Sans cette 10e Transat Jacques Vabre, Marc Guillemot et Yann Eliès unissaient leur force pour la première fois, après voir vécu une histoire forte dans le dernier Vendée Globe. L’équipage a annoncé aujourd’hui qu’il ferait escale en République Dominicaine pour réparer une pièce du gouvernail endommagée. Ce contretemps technique annihile malheureusement leurs chances de monter sur le podium de la transatlantique en double…
Interview croisée réalisée avant le départ de la course…
Votre première rencontre avec votre skipper/co-skipper, vos précédentes navigations ensemble ?
Marc Guillemot : Rencontre à la frontière de l'Indien et du Pacifique. Aucune navigation ensemble avant cette année.
Yann Eliès : 1 ère vraie rencontre au large de l’Australie pendant le Vendée Globe 2008. Sinon on s’est rencontré pendant la préparation du VG à Port-La-Forêt et aux départs des courses.
Quelles sont, selon vous, les qualités de votre partenaire?
MG : Bien à terre, bon en mer.
YE : Je trouve qu’après avoir traversé les trente dernières années de la voile contemporaine, Marc conserve la même flamme. Il a toujours la niaque d’un nouveau venu. Il donne 100% de son temps, de son énergie. Les projets VG sont passionnants mais très exigeants en énergie et Marco donne toujours autant avec plaisir et passion.
Naviguer en double, c’est deux fois mieux… pourquoi ?

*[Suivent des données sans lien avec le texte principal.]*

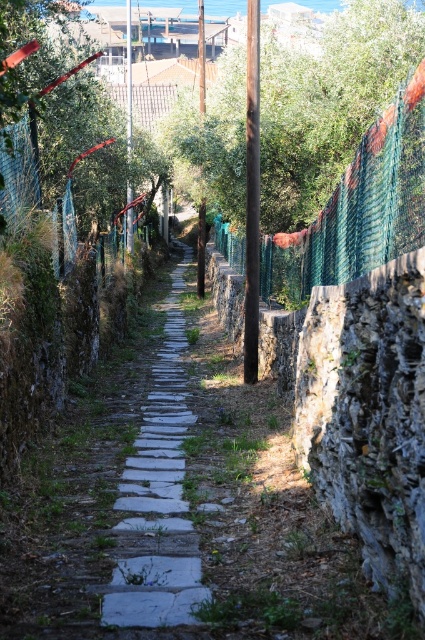 Which is more to the left, green mesh fence at center or white stone path at center?

Positioned to the left is white stone path at center.

Is green mesh fence at center below white stone path at center?

Incorrect, green mesh fence at center is not positioned below white stone path at center.

Is point (374, 172) less distant than point (176, 291)?

Yes, it is in front of point (176, 291).

Find the location of a particular element. green mesh fence at center is located at coordinates (359, 209). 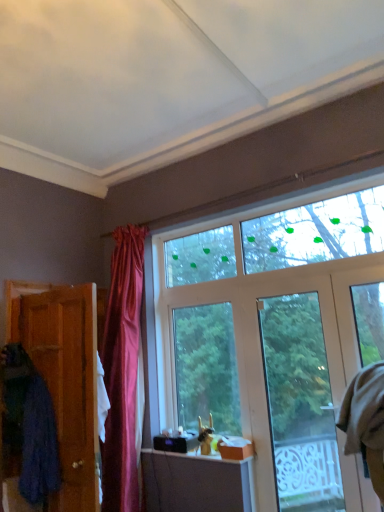 The height and width of the screenshot is (512, 384). Describe the element at coordinates (366, 421) in the screenshot. I see `beige fabric robe at right, which ranks as the first robe in right-to-left order` at that location.

Identify the location of blue fabric robe at left, the 1th robe when ordered from left to right. (29, 425).

Is clear glass door at center smaller than blue fabric robe at left, positioned as the 2th robe in right-to-left order?

Yes, clear glass door at center is smaller than blue fabric robe at left, positioned as the 2th robe in right-to-left order.

Between point (330, 503) and point (40, 394), which one is positioned in front?

The point (40, 394) is closer.

From the image's perspective, which is below, clear glass door at center or blue fabric robe at left, positioned as the 2th robe in right-to-left order?

blue fabric robe at left, positioned as the 2th robe in right-to-left order.

Is beige fabric robe at right, which ranks as the first robe in right-to-left order, taller than blue fabric robe at left, positioned as the 2th robe in right-to-left order?

Correct, beige fabric robe at right, which ranks as the first robe in right-to-left order, is much taller as blue fabric robe at left, positioned as the 2th robe in right-to-left order.

Looking at this image, from a real-world perspective, is beige fabric robe at right, which is the 2th robe in left-to-right order, over blue fabric robe at left, the 1th robe when ordered from left to right?

Yes.

From the image's perspective, is beige fabric robe at right, which ranks as the first robe in right-to-left order, on top of blue fabric robe at left, the 1th robe when ordered from left to right?

Yes, from the image's perspective, beige fabric robe at right, which ranks as the first robe in right-to-left order, is on top of blue fabric robe at left, the 1th robe when ordered from left to right.

Measure the distance from beige fabric robe at right, which ranks as the first robe in right-to-left order, to blue fabric robe at left, the 1th robe when ordered from left to right.

beige fabric robe at right, which ranks as the first robe in right-to-left order, and blue fabric robe at left, the 1th robe when ordered from left to right, are 1.96 meters apart from each other.

In the scene shown: Does blue fabric robe at left, positioned as the 2th robe in right-to-left order, have a lesser width compared to beige fabric robe at right, which is the 2th robe in left-to-right order?

Incorrect, the width of blue fabric robe at left, positioned as the 2th robe in right-to-left order, is not less than that of beige fabric robe at right, which is the 2th robe in left-to-right order.

What's the angular difference between blue fabric robe at left, the 1th robe when ordered from left to right, and beige fabric robe at right, which is the 2th robe in left-to-right order,'s facing directions?

→ There is a 90.1-degree angle between the facing directions of blue fabric robe at left, the 1th robe when ordered from left to right, and beige fabric robe at right, which is the 2th robe in left-to-right order.

Is blue fabric robe at left, positioned as the 2th robe in right-to-left order, far from beige fabric robe at right, which ranks as the first robe in right-to-left order?

blue fabric robe at left, positioned as the 2th robe in right-to-left order, is far away from beige fabric robe at right, which ranks as the first robe in right-to-left order.

Between blue fabric robe at left, the 1th robe when ordered from left to right, and beige fabric robe at right, which is the 2th robe in left-to-right order, which one has larger size?

Bigger between the two is blue fabric robe at left, the 1th robe when ordered from left to right.

Is beige fabric robe at right, which ranks as the first robe in right-to-left order, smaller than wooden door at left?

Yes, beige fabric robe at right, which ranks as the first robe in right-to-left order, is smaller than wooden door at left.

From the picture: Which object is further away from the camera, beige fabric robe at right, which is the 2th robe in left-to-right order, or wooden door at left?

wooden door at left is behind.

Which point is more distant from viewer, (356, 409) or (87, 458)?

The point (87, 458) is farther.

Considering the relative positions of beige fabric robe at right, which ranks as the first robe in right-to-left order, and wooden door at left in the image provided, is beige fabric robe at right, which ranks as the first robe in right-to-left order, to the left or to the right of wooden door at left?

Based on their positions, beige fabric robe at right, which ranks as the first robe in right-to-left order, is located to the right of wooden door at left.

This screenshot has width=384, height=512. I want to click on robe that is the 1st one when counting forward from the clear glass door at center, so click(x=366, y=421).

Is point (383, 376) closer to viewer compared to point (277, 343)?

Yes, point (383, 376) is in front of point (277, 343).

Which is correct: beige fabric robe at right, which ranks as the first robe in right-to-left order, is inside clear glass door at center, or outside of it?

The correct answer is: outside.

Would you consider beige fabric robe at right, which ranks as the first robe in right-to-left order, to be distant from clear glass door at center?

Absolutely, beige fabric robe at right, which ranks as the first robe in right-to-left order, is distant from clear glass door at center.

Which of these two, wooden door at left or clear glass door at center, is wider?

wooden door at left.

From a real-world perspective, is wooden door at left under clear glass door at center?

Actually, wooden door at left is physically above clear glass door at center in the real world.

Where is `door above the clear glass door at center (from the image's perspective)`? door above the clear glass door at center (from the image's perspective) is located at coordinates (67, 382).

Who is more distant, wooden door at left or clear glass door at center?

clear glass door at center is further from the camera.

Where is `robe to the right of wooden door at left`? The image size is (384, 512). robe to the right of wooden door at left is located at coordinates (366, 421).

Would you say wooden door at left is outside beige fabric robe at right, which is the 2th robe in left-to-right order?

Yes, wooden door at left is located beyond the bounds of beige fabric robe at right, which is the 2th robe in left-to-right order.

Considering the positions of points (68, 321) and (377, 425), is point (68, 321) farther from camera compared to point (377, 425)?

Yes, point (68, 321) is behind point (377, 425).

Image resolution: width=384 pixels, height=512 pixels. In order to click on the 2nd robe in front of the clear glass door at center, starting your count from the anchor in this screenshot , I will do `click(29, 425)`.

The image size is (384, 512). In order to click on robe above the blue fabric robe at left, positioned as the 2th robe in right-to-left order (from the image's perspective) in this screenshot , I will do `click(366, 421)`.

From the image, which object appears to be farther from beige fabric robe at right, which ranks as the first robe in right-to-left order, wooden door at left or clear glass door at center?

Based on the image, clear glass door at center appears to be further to beige fabric robe at right, which ranks as the first robe in right-to-left order.

Estimate the real-world distances between objects in this image. Which object is closer to blue fabric robe at left, the 1th robe when ordered from left to right, beige fabric robe at right, which ranks as the first robe in right-to-left order, or wooden door at left?

wooden door at left is closer to blue fabric robe at left, the 1th robe when ordered from left to right.

Looking at the image, which one is located closer to blue fabric robe at left, positioned as the 2th robe in right-to-left order, beige fabric robe at right, which ranks as the first robe in right-to-left order, or clear glass door at center?

beige fabric robe at right, which ranks as the first robe in right-to-left order, is positioned closer to the anchor blue fabric robe at left, positioned as the 2th robe in right-to-left order.

Considering their positions, is clear glass door at center positioned closer to wooden door at left than beige fabric robe at right, which ranks as the first robe in right-to-left order?

beige fabric robe at right, which ranks as the first robe in right-to-left order.

Looking at the image, which one is located closer to blue fabric robe at left, positioned as the 2th robe in right-to-left order, wooden door at left or clear glass door at center?

The object closer to blue fabric robe at left, positioned as the 2th robe in right-to-left order, is wooden door at left.

Looking at the image, which one is located further to clear glass door at center, blue fabric robe at left, the 1th robe when ordered from left to right, or beige fabric robe at right, which ranks as the first robe in right-to-left order?

blue fabric robe at left, the 1th robe when ordered from left to right.

From the image, which object appears to be nearer to wooden door at left, beige fabric robe at right, which ranks as the first robe in right-to-left order, or clear glass door at center?

Among the two, beige fabric robe at right, which ranks as the first robe in right-to-left order, is located nearer to wooden door at left.

Estimate the real-world distances between objects in this image. Which object is closer to wooden door at left, clear glass door at center or blue fabric robe at left, the 1th robe when ordered from left to right?

blue fabric robe at left, the 1th robe when ordered from left to right, is closer to wooden door at left.

Locate an element on the screen. This screenshot has width=384, height=512. door located between blue fabric robe at left, positioned as the 2th robe in right-to-left order, and beige fabric robe at right, which is the 2th robe in left-to-right order, in the left-right direction is located at coordinates (67, 382).

Identify the location of glass door located between blue fabric robe at left, positioned as the 2th robe in right-to-left order, and beige fabric robe at right, which is the 2th robe in left-to-right order, in the left-right direction. (300, 404).

The width and height of the screenshot is (384, 512). In order to click on glass door between wooden door at left and beige fabric robe at right, which ranks as the first robe in right-to-left order, in the horizontal direction in this screenshot , I will do `click(300, 404)`.

Locate an element on the screen. The width and height of the screenshot is (384, 512). door between blue fabric robe at left, positioned as the 2th robe in right-to-left order, and clear glass door at center, in the horizontal direction is located at coordinates (67, 382). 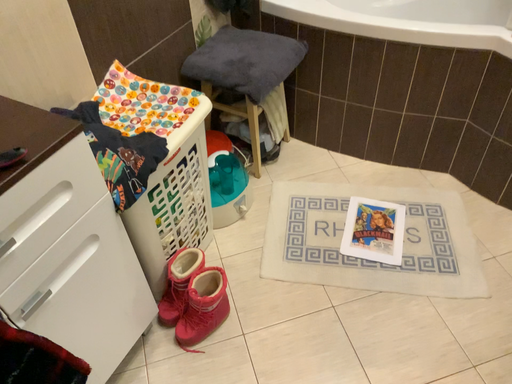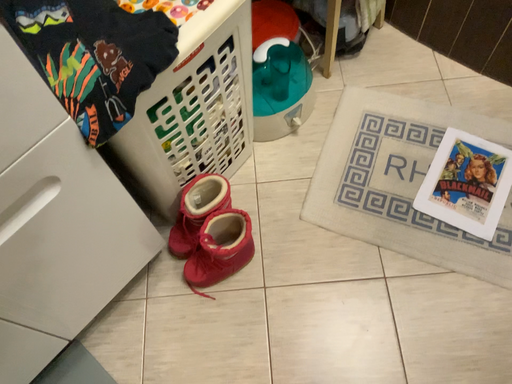 Question: How did the camera likely rotate when shooting the video?

Choices:
 (A) rotated left
 (B) rotated right

Answer: (A) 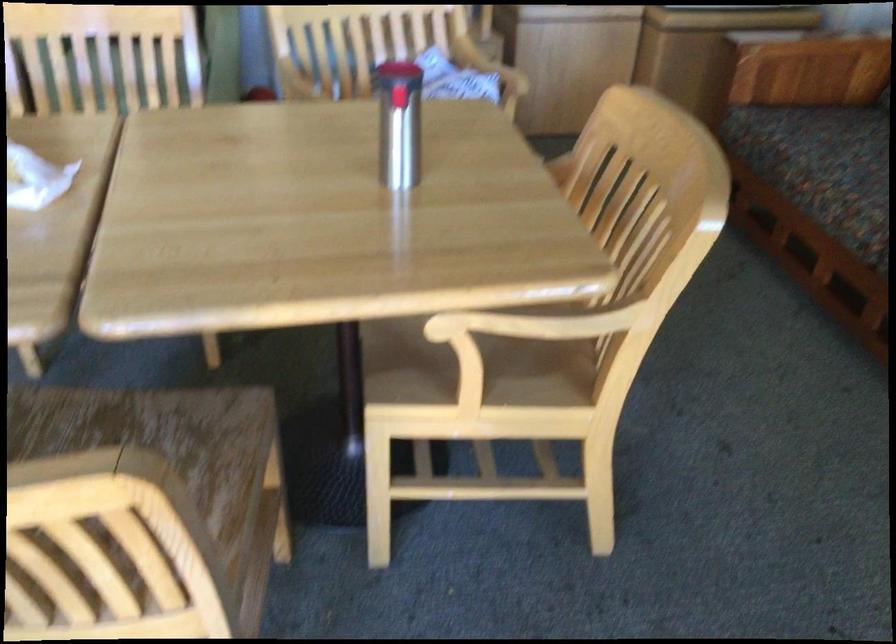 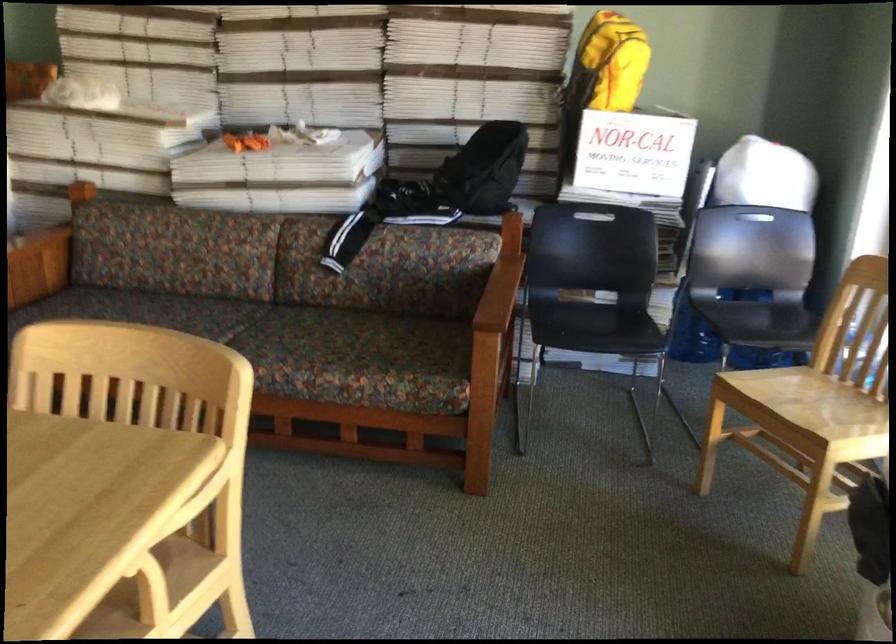 Question: The camera is either moving clockwise (left) or counter-clockwise (right) around the object. The first image is from the beginning of the video and the second image is from the end. Is the camera moving left or right when shooting the video?

Choices:
 (A) Left
 (B) Right

Answer: (A) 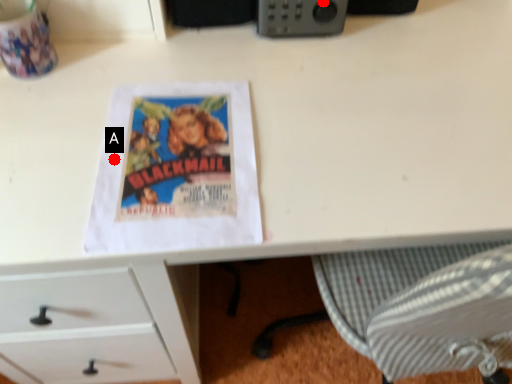 Question: Two points are circled on the image, labeled by A and B beside each circle. Among these points, which one is farthest from the camera?

Choices:
 (A) A is further
 (B) B is further

Answer: (B) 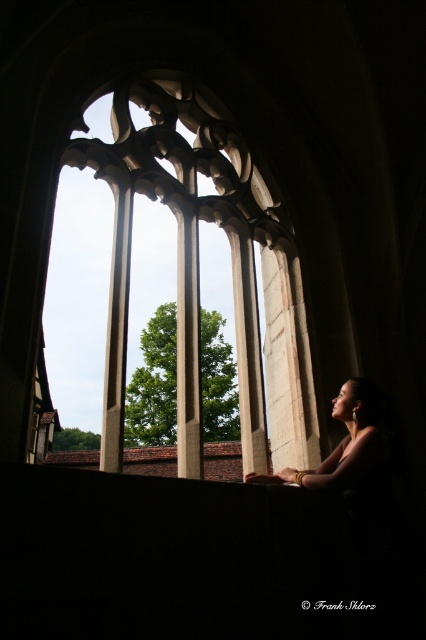 Does white stone window at center appear on the left side of smooth skin woman at center?

Yes, white stone window at center is to the left of smooth skin woman at center.

Is white stone window at center shorter than smooth skin woman at center?

No, white stone window at center is not shorter than smooth skin woman at center.

From the picture: Measure the distance between white stone window at center and camera.

They are 17.61 meters apart.

You are a GUI agent. You are given a task and a screenshot of the screen. Output one action in this format:
    pyautogui.click(x=<x>, y=<y>)
    Task: Click on the white stone window at center
    
    Given the screenshot: What is the action you would take?
    pyautogui.click(x=198, y=262) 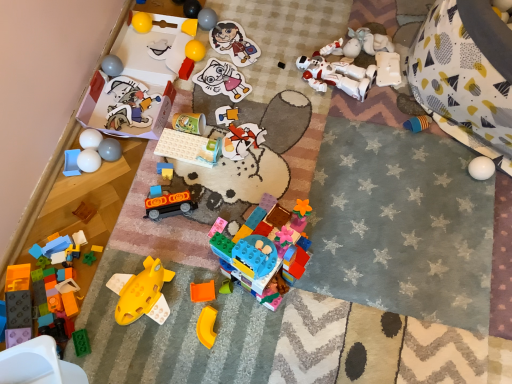 Locate an element on the screen. The image size is (512, 384). vacant area that lies between white matte robot at center, marked as the third toy in a right-to-left arrangement, and black plastic train at center, which is counted as the tenth toy, starting from the left is located at coordinates (264, 137). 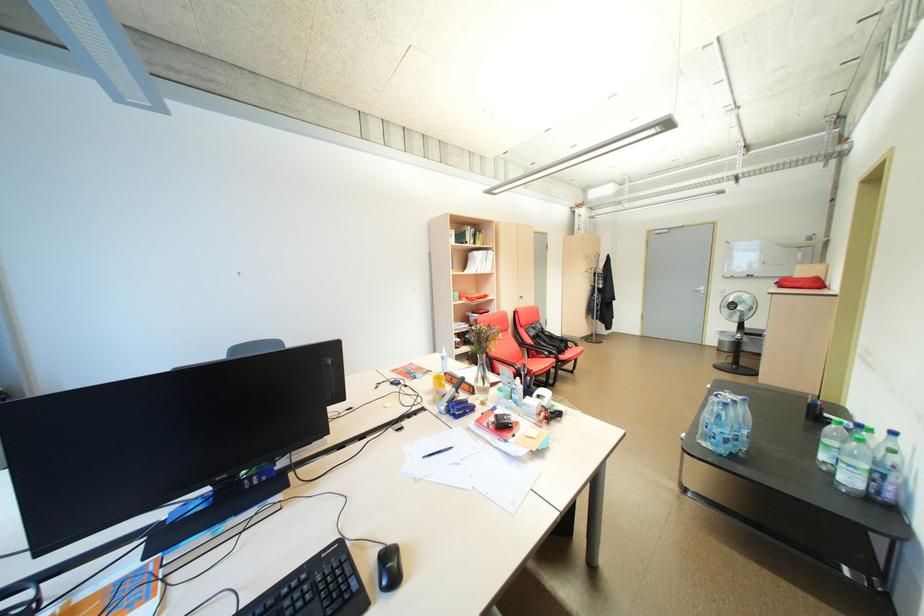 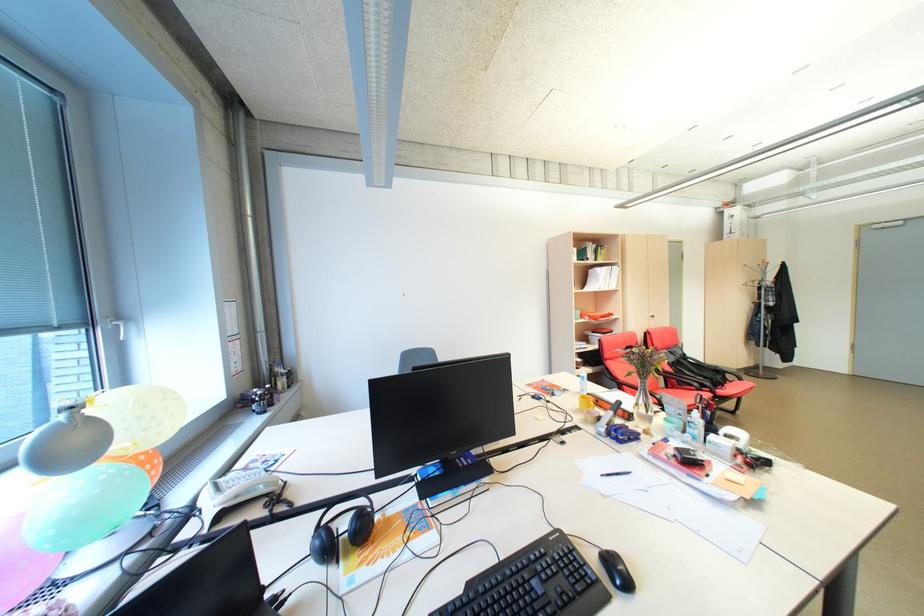 The point at [446,379] is marked in the first image. Where is the corresponding point in the second image?

(592, 399) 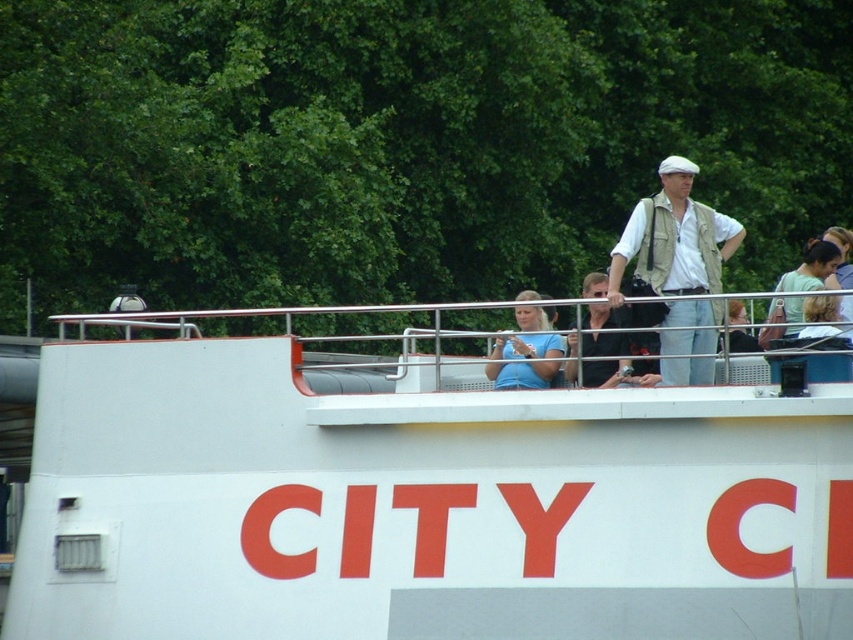 Consider the image. Between light beige vest at center and matte blue shirt at center, which one is positioned lower?

matte blue shirt at center is below.

Which is in front, point (630, 250) or point (544, 353)?

Point (630, 250) is more forward.

At what (x,y) coordinates should I click in order to perform the action: click on light beige vest at center. Please return your answer as a coordinate pair (x, y). Looking at the image, I should click on (674, 237).

Identify the location of light beige vest at center. (674, 237).

Can you confirm if light beige vest at center is bigger than light brown wooden chair at upper center?

Actually, light beige vest at center might be smaller than light brown wooden chair at upper center.

From the picture: How far apart are light beige vest at center and light brown wooden chair at upper center?

They are 25.22 inches apart.

Where is `light beige vest at center`? The image size is (853, 640). light beige vest at center is located at coordinates click(x=674, y=237).

The width and height of the screenshot is (853, 640). What do you see at coordinates (524, 362) in the screenshot?
I see `matte blue shirt at center` at bounding box center [524, 362].

Who is lower down, matte blue shirt at center or light brown wooden chair at upper center?

matte blue shirt at center is lower down.

In order to click on matte blue shirt at center in this screenshot , I will do `click(524, 362)`. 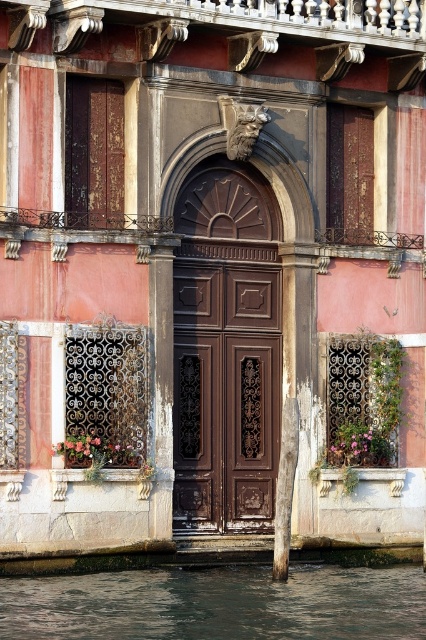 You are standing in front of the building with the entrance door and canal. You see two points marked on the building. The first point is at coordinates point (x=275, y=291) and the second is at point (x=37, y=586). Which of these points is closer to you?

Point (x=37, y=586) is closer to you because it is less further to the camera than point (x=275, y=291).

You are standing in front of the building entrance. There is a point marked at coordinates (226,385). What is located at that point?

The point at coordinates (226,385) indicates dark wood paneling at center.

You are a tourist standing at the entrance of the building facing the canal. You want to take a photo of both the dark wood paneling at center and the dark green water at lower left in the same frame. Given that your camera has a 50mm lens, which has a field of view that can capture objects up to 6 meters apart in the frame, will you be able to include both objects in a single photo?

The dark wood paneling at center is 7.23 meters away from the dark green water at lower left. Since the camera lens can only capture up to 6 meters between objects, you won not be able to include both in the same frame. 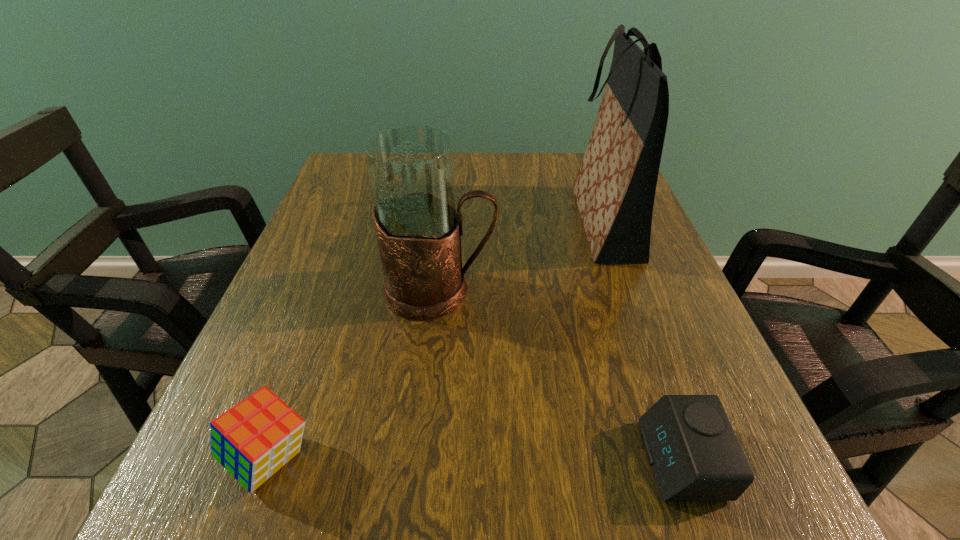 Where is `object situated at the near left corner`? The height and width of the screenshot is (540, 960). object situated at the near left corner is located at coordinates (254, 439).

Find the location of `object that is at the far right corner`. object that is at the far right corner is located at coordinates (614, 189).

At what (x,y) coordinates should I click in order to perform the action: click on object that is at the near right corner. Please return your answer as a coordinate pair (x, y). Looking at the image, I should click on (694, 454).

This screenshot has width=960, height=540. What are the coordinates of `vacant position at the left edge of the desktop` in the screenshot? It's located at (316, 347).

Image resolution: width=960 pixels, height=540 pixels. What are the coordinates of `vacant region at the right edge of the desktop` in the screenshot? It's located at (600, 292).

You are a GUI agent. You are given a task and a screenshot of the screen. Output one action in this format:
    pyautogui.click(x=<x>, y=<y>)
    Task: Click on the free space at the far left corner of the desktop
    
    Given the screenshot: What is the action you would take?
    pyautogui.click(x=358, y=179)

You are a GUI agent. You are given a task and a screenshot of the screen. Output one action in this format:
    pyautogui.click(x=<x>, y=<y>)
    Task: Click on the unoccupied area between the second tallest object and the alarm clock
    
    Given the screenshot: What is the action you would take?
    pyautogui.click(x=561, y=375)

The width and height of the screenshot is (960, 540). I want to click on empty space between the pitcher and the third tallest object, so click(355, 374).

You are a GUI agent. You are given a task and a screenshot of the screen. Output one action in this format:
    pyautogui.click(x=<x>, y=<y>)
    Task: Click on the unoccupied area between the second tallest object and the tallest object
    
    Given the screenshot: What is the action you would take?
    pyautogui.click(x=521, y=256)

MG : Ce n'est pas deux fois mieux c'est juste différent de l'équipage et du solo
YE : Ce n’est pas deux fois mieux, c’est différent. Disons qu’une fois de temps en temps, ça fait du bien de partager les bonheurs et les galères avec quelqu’un que l’on a choisi ou qui vous a choisi. C’est enrichissant de partager, échanger sur plein de domaines : navigation, météo, technique, équipe technique, communication….Le maitre mot c’est partage pour que chacun reparte de son côté avec son petit pécule de connaissance.
Naviguer en double, ça peut être deux fois pire… dans quelles circonstances ?
MG : joker…
YE : Si l’on s’est trompé sur la personne et qu’humainement ça se passe mal. Il n’y a pas d’échappatoire en mer. Il faut prendre sur soi et finir coûte que coûte.
Votre objectif dans cette 10e Transat Jacques Vabre ?
MG : Objectif identique à ceux de 2007 et 2009 avec Charles Caudrelier à bord de Safran: se battre jusqu'au bout.
YE : La gagne, mais la gagne avec la manière, comme au rugby, à la française : avec du beau jeu, du panache et deux marins avec le sourire, bras dessus bras dessous à l’arrivée.